Over the weekend, the Associated Press put a very silly “report” on campus diversity in California. The “report” notes that:
The effects of California’s ban, known as Proposition 209, are particularly evident at the world-renowned University of California, Berkeley campus, where the student body is highly diverse but hardly resembles the ethnic and racial fabric of the state.
Note that the same cannot be said of California’s other public universities. It’s also interesting that the article assumes the common fallacy that racial statistics must mirror statwide racial makeup in order to achieve “proper” diversity. Even the very broad Grutter opinion was never willing to go that far.
But the most misleading aspect of this “report” is how it ignores that (1) offers of admission to underrepresented minority students have risen under 209; (2) the gap between underrepresented high school graduates gaining admittance to the UC system now versus before 209 has shrunk considerably; and (3) underrepresented minorities are more likely to graduate from a UC school now than before 209 was enacted. To be fair, buried in the next to last paragraph we learn that “the number of Hispanic students at UC’s nine undergraduates has been steadily increasing.” [That, as the lead story, would have made an interesting article.]
In other words, the “report” ignores every UC school not named UC-Berkeley, and ignores that minorities have been achieving much more success across all of California’s public universities since 209 was enacted. Over at the National Review, Roger Clegg noticed the same problems.
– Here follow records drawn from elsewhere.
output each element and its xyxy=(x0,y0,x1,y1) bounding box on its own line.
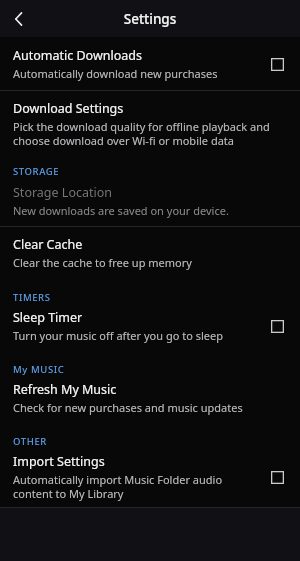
staticText: Settings xyxy=(0,10,300,28)
staticText: Clear the cache to free up memory xyxy=(13,255,192,270)
button[interactable]: Automatic Downloads xyxy=(0,37,300,90)
button[interactable]: Storage Location xyxy=(0,182,300,226)
staticText: STORAGE xyxy=(13,165,300,178)
staticText: New downloads are saved on your device. xyxy=(13,203,229,218)
button[interactable]: Download Settings xyxy=(0,91,300,154)
staticText: Clear Cache xyxy=(13,236,83,253)
staticText: Import Settings xyxy=(13,453,105,470)
button[interactable]: Import Settings xyxy=(0,451,300,507)
staticText: Sleep Timer xyxy=(13,309,83,326)
staticText: OTHER xyxy=(13,435,300,448)
button[interactable]: Refresh My Music xyxy=(0,379,300,423)
staticText: Download Settings xyxy=(13,100,124,117)
staticText: Storage Location xyxy=(13,184,113,201)
button[interactable]: Toggle xyxy=(262,311,292,341)
staticText: Refresh My Music xyxy=(13,381,117,398)
button[interactable]: Sleep Timer xyxy=(0,307,300,351)
button[interactable]: Back xyxy=(0,0,38,37)
staticText: Pick the download quality for offline pl… xyxy=(13,119,288,148)
staticText: Turn your music off after you go to slee… xyxy=(13,328,223,343)
button[interactable]: Clear Cache xyxy=(0,227,300,279)
staticText: Automatic Downloads xyxy=(13,47,142,64)
staticText: Automatically download new purchases xyxy=(13,66,218,81)
staticText: Check for new purchases and music update… xyxy=(13,400,243,415)
staticText: TIMERS xyxy=(13,291,300,304)
staticText: My MUSIC xyxy=(13,363,300,376)
staticText: Automatically import Music Folder audio … xyxy=(13,472,258,501)
button[interactable]: Toggle xyxy=(262,49,292,79)
button[interactable]: Toggle xyxy=(262,462,292,492)
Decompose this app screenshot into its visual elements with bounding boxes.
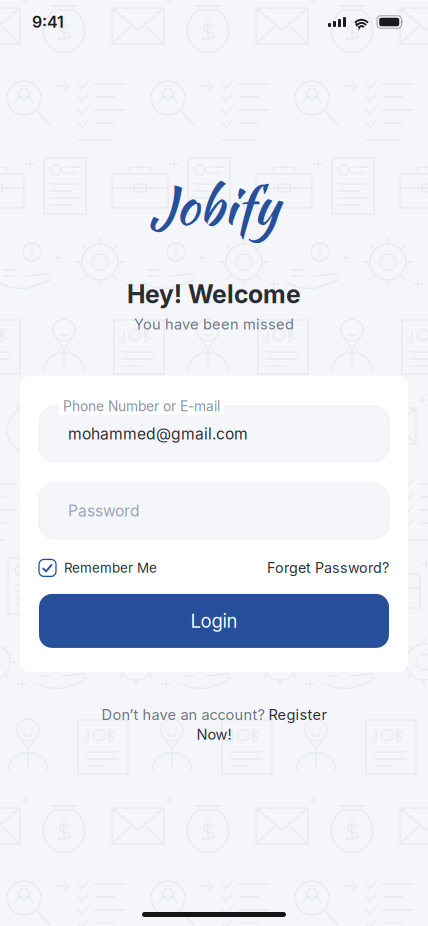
staticText: Hey! Welcome [127, 279, 301, 309]
staticText: mohammed@gmail.com [68, 424, 248, 443]
button[interactable]: Login [39, 594, 389, 648]
staticText: Forget Password? [267, 559, 389, 577]
staticText: Register [268, 706, 326, 724]
staticText: Phone Number or E-mail [63, 398, 220, 415]
staticText: Now! [196, 726, 232, 743]
staticText: Login [190, 610, 238, 632]
button[interactable]: Don’t have an account? [102, 706, 326, 743]
button[interactable]: Remember Me [39, 559, 157, 576]
staticText: You have been missed [134, 315, 294, 333]
staticText: Password [68, 502, 140, 520]
staticText: Remember Me [64, 560, 157, 576]
button[interactable]: Forget Password? [267, 559, 389, 577]
staticText: Don’t have an account? [102, 706, 268, 724]
staticText: 9:41 [32, 12, 64, 32]
staticText: Jobify [150, 168, 278, 243]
He writes:
What has changed in California since it has gotten rid of admissions discrimination is not that fewer Latinos and African Americans are getting into the state’s public universities, but that they are going to schools where their academic qualifications are on par with the other students’.
There’s nothing wrong with that — to the contrary, it’s fairer to the Asian and white kids who used to be discriminated against, and it’s better for the Latino and African American kids, too, since their grades, graduation, and other indices of performance have all gone up.